Welch v. City of St. Louis

Dissenting opinion of

Thompson, J.

It is my misfortune not to be able to agree with my learned brethren in this case. The judgment in this case was assigned to Smith & McCann upon the record of the *519•circuit court, before the appeal was taken to the supreme court. The judgment which was affirmed by the supreme court was Smith & McCann’s judgment. As the case stands here, it is not different from the case which would have been presented if Patrick Welch had died after the affirmance of the judgment by the supreme court, since it is not competent to any other court to take into consideration the fact that Patrick Welch died before that date, for the purpose of invalidating, or in' any other way affecting, that judgment. This conclusion is, I think, made sufficiently clear by the opinion previously filed.

Smith & McCann, then, are the owners of a judgment standing in the circuit court, which was originally recovered by Patrick Welch, who, since the recovery of the judgment, has died ; and the only question is, whetherthey can take out execution in the name of Patrick Welch, who is dead. I think they can. Our statute authorizes the assignment of judgments. Bev. Stats., sect. 2762. It also provides that “ payments or satisfaction on said judgment to the assignor shall be valid, if made before notice of the assignment to the judgment debtor, but not otherwise.” Ibid., sect. 2763. Here Eyermann, the judgment debtor, has notice of the assignment, and, hence, it would not be competent for him to pay the judgment to any one but Smith & McCann; nor would it be competent for the sheriff, after collecting the money from Eyermann, to pay the judgment to any one except Smith & McCann. An administrator of Patrick Welch would have no more to do with this judgment than Patrick Welch would have if alive, and that would be nothing at all. Section 2764 of the Bevised Statutes, which prescribes the manner in which the execution shall be issued where the judgment has been assigned, does not require that the execution should issue in the name of the legal representative of the deceased plaintiff. It does not refer, at all, to the case of a deceased *520plaintiff. It merely says : “ In case of assignment, execution shall issue in the name of the original plaintiff, but shall be indorsed by the clerk or justice to be for the use of the assignee.” Now, if we are to adhere to the letter of the statute, this execution could only issue in the name of the original plaintiff, Patrick Welch, indorsed to the use of Smith & McCann, as was done. As the original plaintiff is prohibited by the preceding section from receiving payment, it is obvious that his name on the execution is a mere naked name of record, — a formal name, intended merely to identify the execution and connect it with the judgment under which it issues. The name being, then, a mere formal name, for the purpose of identification, it seems to me to be wholly immaterial whether it is the name of a living man or a dead man. It seems to me, therefore, that both the letter and the spirit of section 2764 agree in this instance. .
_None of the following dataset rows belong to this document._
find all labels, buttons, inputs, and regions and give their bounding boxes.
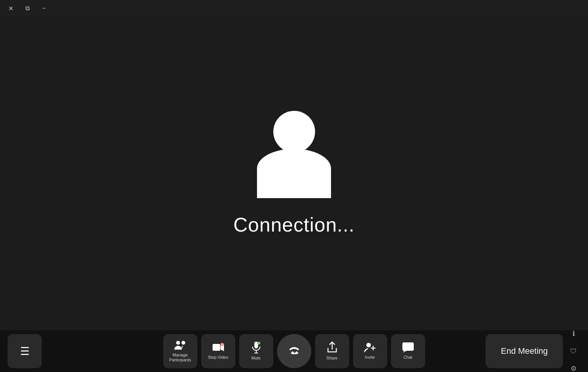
avatar-icon [252, 111, 336, 198]
hangup-icon [287, 344, 301, 358]
stop-video-icon [212, 342, 224, 353]
toolbar-right: End Meeting ℹ 🛡 ⚙ [486, 327, 580, 372]
share-icon [326, 341, 338, 353]
hangup-button[interactable] [277, 334, 311, 368]
avatar-head [273, 111, 315, 153]
connection-status-text: Connection... [233, 213, 355, 236]
toolbar: ☰ Manage Participants [0, 330, 588, 372]
info-button[interactable]: ℹ [567, 327, 580, 340]
shield-button[interactable]: 🛡 [567, 344, 580, 358]
invite-label: Invite [365, 355, 375, 360]
toolbar-left: ☰ [8, 334, 42, 368]
avatar-body [257, 149, 331, 198]
manage-participants-icon [174, 340, 186, 350]
svg-point-0 [176, 341, 180, 345]
manage-participants-button[interactable]: Manage Participants [163, 334, 197, 368]
title-bar: ✕ ⧉ − [0, 0, 588, 17]
stop-video-button[interactable]: Stop Video [201, 334, 235, 368]
chat-label: Chat [404, 355, 412, 360]
menu-button[interactable]: ☰ [8, 334, 42, 368]
toolbar-center: Manage Participants Stop Video [163, 334, 425, 368]
svg-rect-2 [213, 344, 220, 351]
svg-point-12 [366, 343, 371, 347]
side-icons: ℹ 🛡 ⚙ [567, 327, 580, 372]
chat-button[interactable]: Chat [391, 334, 425, 368]
end-meeting-button[interactable]: End Meeting [486, 334, 563, 368]
mute-icon [251, 341, 262, 353]
mute-button[interactable]: Mute [239, 334, 273, 368]
avatar-container [252, 111, 336, 198]
split-button[interactable]: ⧉ [22, 3, 33, 14]
invite-icon [364, 342, 376, 353]
mute-label: Mute [251, 356, 260, 361]
main-content: Connection... [0, 17, 588, 330]
manage-participants-label: Manage Participants [163, 353, 197, 363]
chat-icon [402, 342, 414, 353]
share-label: Share [326, 356, 337, 361]
svg-marker-16 [403, 351, 407, 353]
svg-rect-15 [402, 342, 414, 351]
settings-button[interactable]: ⚙ [567, 362, 580, 372]
share-button[interactable]: Share [315, 334, 349, 368]
invite-button[interactable]: Invite [353, 334, 387, 368]
minimize-button[interactable]: − [39, 3, 49, 14]
svg-point-1 [181, 341, 185, 345]
close-button[interactable]: ✕ [5, 3, 16, 14]
stop-video-label: Stop Video [208, 355, 229, 360]
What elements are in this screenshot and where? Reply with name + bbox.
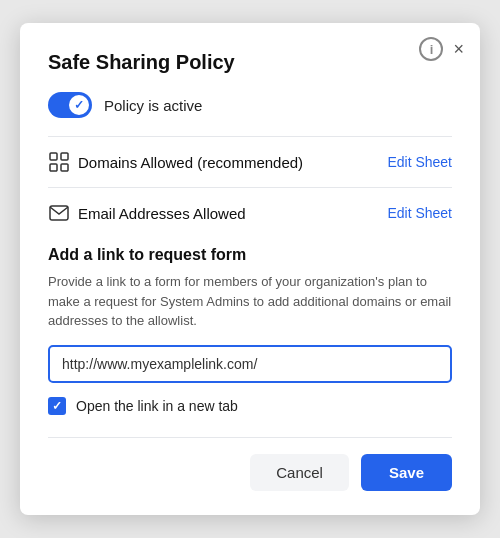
policy-active-toggle[interactable]: ✓ xyxy=(48,92,92,118)
svg-rect-0 xyxy=(50,153,57,160)
add-link-title: Add a link to request form xyxy=(48,246,452,264)
grid-icon xyxy=(48,151,70,173)
email-allowed-label: Email Addresses Allowed xyxy=(78,205,246,222)
add-link-description: Provide a link to a form for members of … xyxy=(48,272,452,331)
new-tab-label: Open the link in a new tab xyxy=(76,398,238,414)
toggle-checkmark: ✓ xyxy=(74,98,84,112)
domains-allowed-label: Domains Allowed (recommended) xyxy=(78,154,303,171)
new-tab-checkbox-row: ✓ Open the link in a new tab xyxy=(48,397,452,415)
info-icon[interactable]: i xyxy=(419,37,443,61)
checkbox-checkmark: ✓ xyxy=(52,399,62,413)
email-edit-sheet-link[interactable]: Edit Sheet xyxy=(387,205,452,221)
dialog-footer: Cancel Save xyxy=(48,437,452,491)
svg-rect-4 xyxy=(50,206,68,220)
email-allowed-row: Email Addresses Allowed Edit Sheet xyxy=(48,187,452,238)
domains-edit-sheet-link[interactable]: Edit Sheet xyxy=(387,154,452,170)
save-button[interactable]: Save xyxy=(361,454,452,491)
new-tab-checkbox[interactable]: ✓ xyxy=(48,397,66,415)
svg-rect-2 xyxy=(50,164,57,171)
svg-rect-3 xyxy=(61,164,68,171)
domains-allowed-left: Domains Allowed (recommended) xyxy=(48,151,303,173)
safe-sharing-policy-dialog: i × Safe Sharing Policy ✓ Policy is acti… xyxy=(20,23,480,515)
email-allowed-left: Email Addresses Allowed xyxy=(48,202,246,224)
email-icon xyxy=(48,202,70,224)
dialog-header-icons: i × xyxy=(419,37,464,61)
dialog-title: Safe Sharing Policy xyxy=(48,51,452,74)
dialog-overlay: i × Safe Sharing Policy ✓ Policy is acti… xyxy=(0,0,500,538)
url-input[interactable] xyxy=(48,345,452,383)
toggle-label: Policy is active xyxy=(104,97,202,114)
cancel-button[interactable]: Cancel xyxy=(250,454,349,491)
toggle-row: ✓ Policy is active xyxy=(48,92,452,118)
svg-rect-1 xyxy=(61,153,68,160)
close-icon[interactable]: × xyxy=(453,40,464,58)
domains-allowed-row: Domains Allowed (recommended) Edit Sheet xyxy=(48,136,452,187)
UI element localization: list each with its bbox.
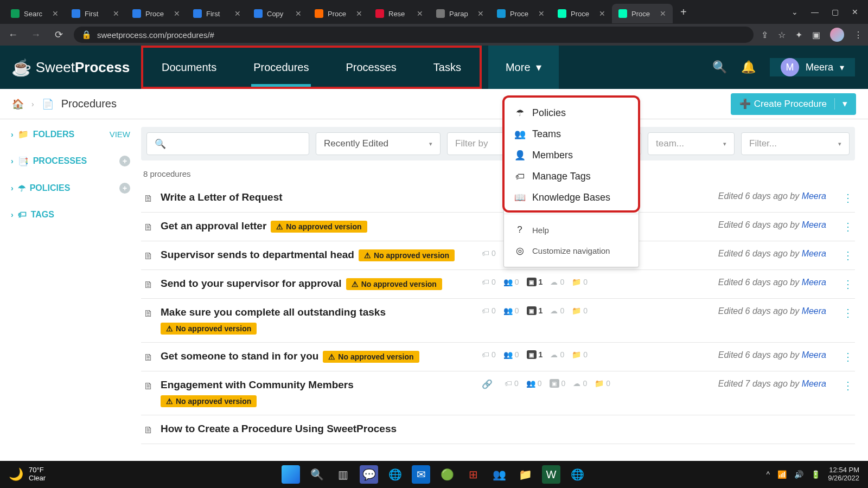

Now, what is the effect of the other view? It drives Smith & McCann to the delay and expense of procuring some one to take out letters of administration upon the supposed estate of Patrick Welch; a man who, it is shown by the affidavits, died a pauper, and without any estate. And for what purpose? For the naked purpose of having the name of such administrator on their execution — a name without substance, for the administrator, under section 2763, could have no more to do with it than Patrick Welch in his grave could have. But I do not see how they can procure such letters of administration. Patrick Welch, as shown by the affidavits, lived an object of charity, and was buried by the public as a pauper, at Greenville, Mississippi. How can Smith & McCann procure the appointment of an administrator upon his estate without showing that he had an estate to be administered ? They cannot show that this judgment belongs to him for the purpose of getting such letters ; for that would be to make an admis*521sion, the effect of which would be to give away to the creditors or to the next of kin of Patrick Welch, that which belongs to themselves.

I know that section 2742 of the Revised Statutes recites that, “if one or more plaintiffs in a judgment or decree shall die before the same is satisfied or carried into effect, the judgment or decree, if concerning the personalty, shall survive to the executors or administrators of such deceased party, and if concerning real estate, to his or their heirs or devisees ; and execution may be sued out in the name of the surviving plaintiff or plaintiffs or legal representatives of the deceased plaintiff, for the benefit of himself or themselves, and the legal representatives of the deceased party, or the judgment or decree may be revived in the name of such legal representatives and the surviving plaintiffs, and execution sued out by them jointly.”

But this section, when taken in connection with the section relating to the assignment of judgments, already quoted, can obviously extend only to cases where the plaintiff who died was a beneficial plaintiff entitled to receive the money paid in satisfaction of the judgment, or his share of it, and not to cases where such plaintiff has parted, by assignment, with his interest in the judgment, before his death. That was the case in Gaston v. White (46 Mo. 486), cited in the opinion of the .court.

For these reasons, lam of opinion that the circuit court committed no error in refusing to quash the execution.